Just 50m a year in research - while agreeing that's shockingly low, and disproportionately low compared to cancer and heart disease, what adjectives then are appropriate to describe the levels of funding for research into a condition that affects at least 250,000 of us, strikes early in life, and enjoyed just 109,000 of government funding last financial year?
http://www.telegraph.co.uk/health/8314354/Funding-for-dementia-research-is-dangerously-low.html
Unlicensed herbal medicines to escape EU ban
Angry reaction from some scientists to the decision by the UK government to allow some chinese and herbal medicines to escape the EU ban. This seems to be a small but significant concession: such medicines can still be accessed but only through licensed practitioners - not over-the-counter in health food shops - which drives the price way up of course and removes the ability for people to manage their own health in this way.

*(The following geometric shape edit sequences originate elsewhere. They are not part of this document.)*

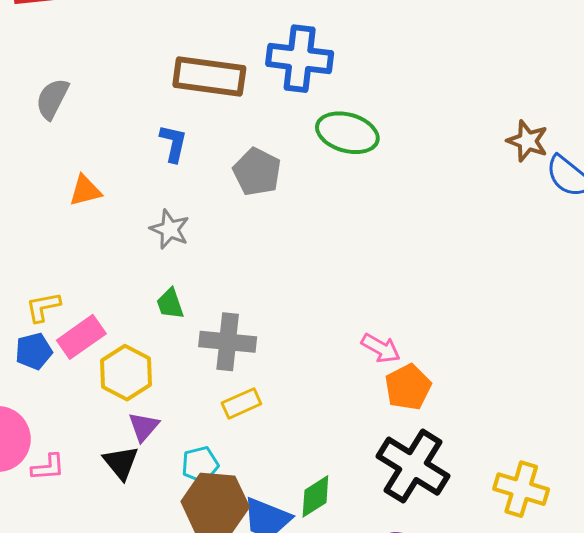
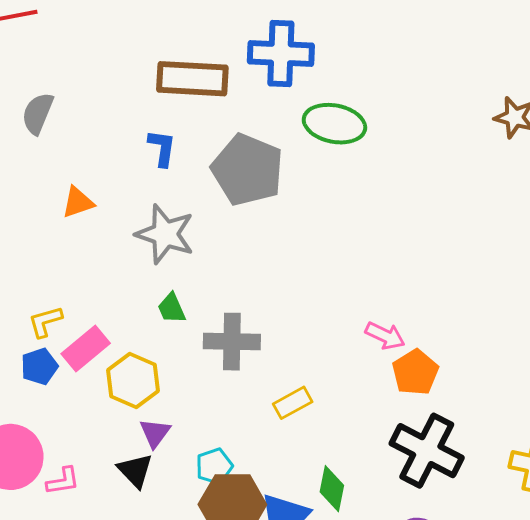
gray pentagon: (257, 172) -> (247, 170), size x1.5
gray star: (170, 229) -> (165, 234), size x1.5
yellow rectangle: (241, 403) -> (293, 403), moved
green diamond: (315, 496) -> (332, 489), turned -42

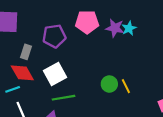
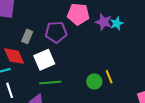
purple pentagon: (54, 36) -> (56, 32), moved
gray rectangle: (26, 52) -> (27, 36), moved
green circle: (109, 84) -> (94, 81), moved

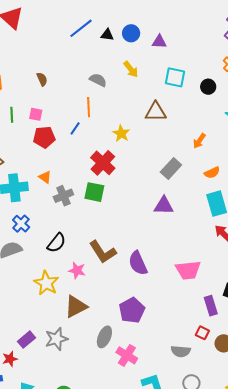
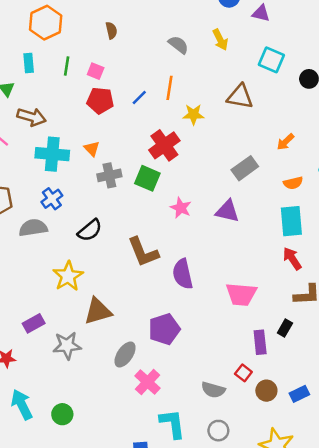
orange line: (89, 107) -> (170, 88), moved
yellow star: (121, 133) -> (193, 114), turned 30
pink star: (77, 270) -> (181, 208), moved
purple rectangle: (26, 340) -> (34, 323), moved

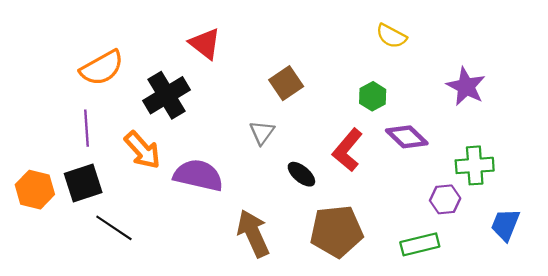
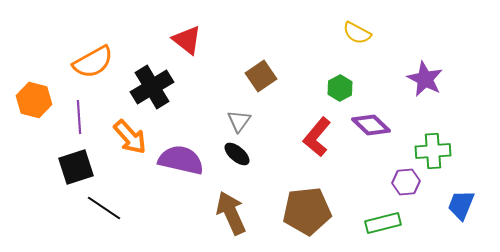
black ellipse: (301, 174) -> (237, 154), moved
orange hexagon: (35, 190) -> (34, 100), moved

These new measures aren't far away now, and are set to have massive implications for people who are currently using herbal remedies.
To my mind, it's a disgustingly arrogant crackdown and in practice an appallingly cruel measure. Even as big pharma continues to establish scientifically the mechanisms by which these forms of medicine do work - and re-packages them for sale - it shuts down the access to forms of healing that people have used for centuries purely because nobody has scientifically proven them yet. The cruellest part being that in many cases the medical world has no answer to people's problems and is offering nothing in return: it's shutting down access to naturally growing medicines that help many people with their pain because it can't make profit out of them itself. It wants a complete monopoly on healthcare and it doesn't care who has to suffer to get it. Time to start stockpiling those essential remedies that you know work well for you...

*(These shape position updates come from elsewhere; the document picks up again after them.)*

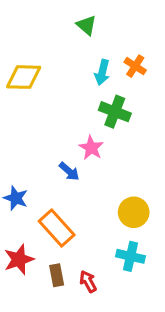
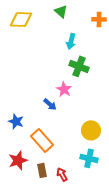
orange cross: (135, 66) -> (99, 19), moved, turned -32
yellow diamond: (24, 77) -> (21, 19), moved

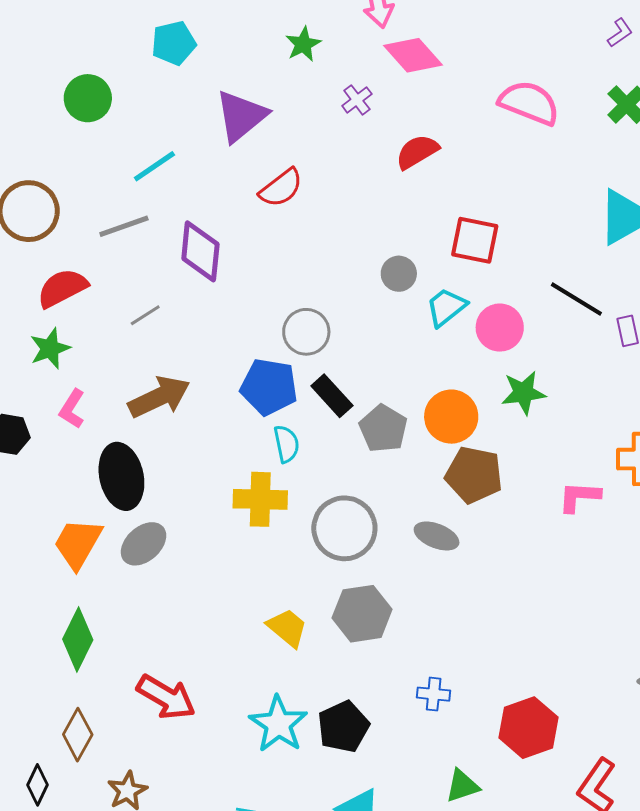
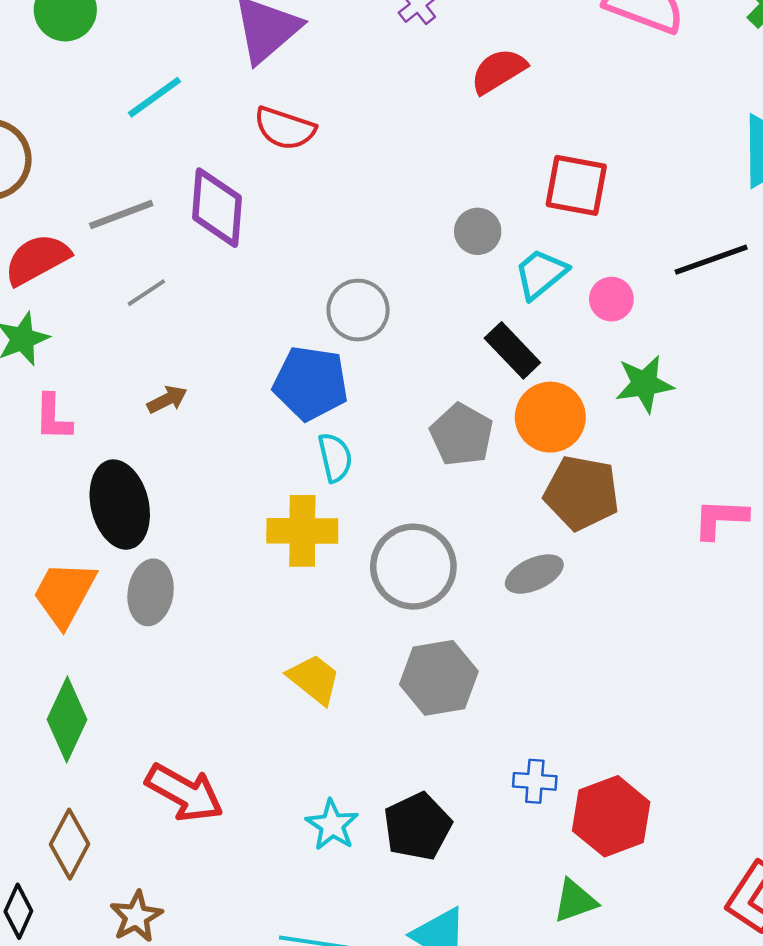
red semicircle: (281, 188) -> (285, 128), moved, turned 57
gray line: (124, 226) -> (121, 214), moved
black line: (576, 299) -> (711, 260), turned -50
pink circle: (500, 328) -> (611, 299), size x0.7
black rectangle: (332, 396) -> (512, 350), moved
brown arrow: (159, 397) -> (167, 399), size x0.5
pink L-shape: (72, 409) -> (53, 417), turned -30
gray ellipse: (437, 536) -> (534, 574), turned -45
gray ellipse: (144, 544) -> (151, 592), turned -39
yellow trapezoid: (287, 628) -> (314, 679), moved
cyan star: (278, 724) -> (332, 825), size x0.7
red hexagon: (528, 728) -> (611, 816), moved

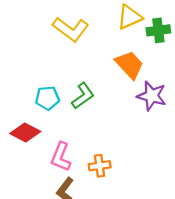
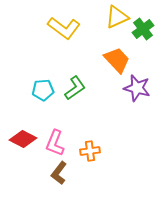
green cross: (158, 30) -> (143, 29), turned -30
red diamond: (25, 132) -> (23, 139), moved

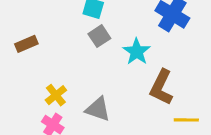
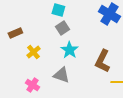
cyan star: (137, 52) -> (69, 50), moved
yellow cross: (56, 95) -> (33, 52), moved

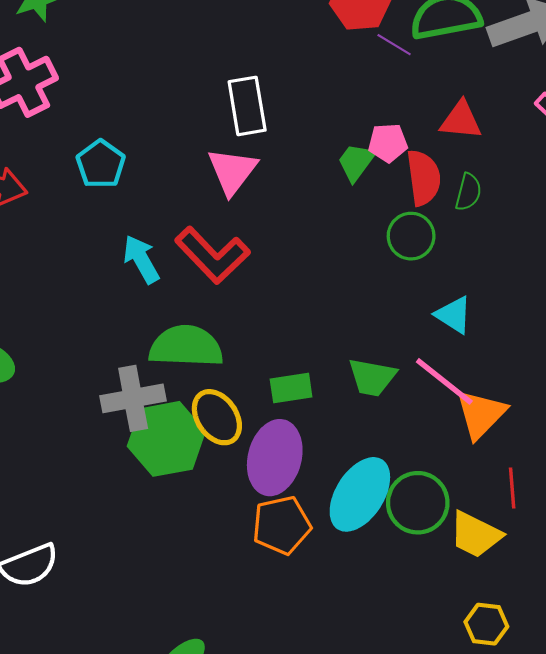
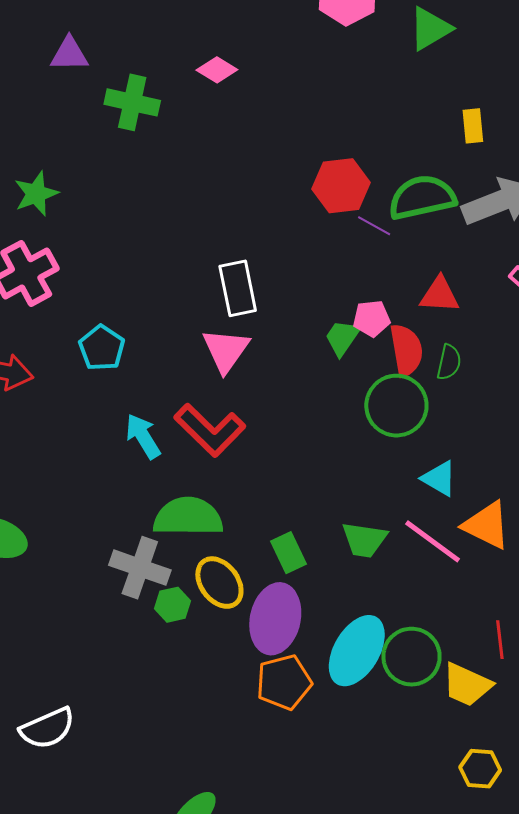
green circle: (411, 236) -> (396, 406), size x1.4
green rectangle: (291, 388) -> (288, 553), turned 75
gray cross: (133, 398) -> (140, 568), turned 32
orange triangle: (481, 414) -> (487, 525), moved, turned -46
green hexagon: (166, 439) -> (173, 605), size x0.5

http://www.metro.co.uk/news/855767-chinese-medicine-and-herbal-ban-to-see-britain-defy-eu-laws
http://www.webmd.boots.com/vitamins.../unlicensed-herbal-medicines-to-escape-eu-ban
Unpublished results hide the decline effect
Quite a discussion emerging about the worrying possibility of 'the decline effect': the strange phenomenon whereby scientific findings that were thought sound seem to be gradually diminishing in effect: repeat old experiments, and the effect seems to be getting less powerful. This has even happened in some physics results so it's becoming quite a theme...and one of the issues arising as a potential explanation is publication bias: an issue quite relevant to us in relation to XMRV. This article from Nature is an interesting discussion, and the proposal for dealing with data is very similar to ideas I've argued for here previously. The debate begins to get to the heart of the question as to how scientific our current scientific process really is.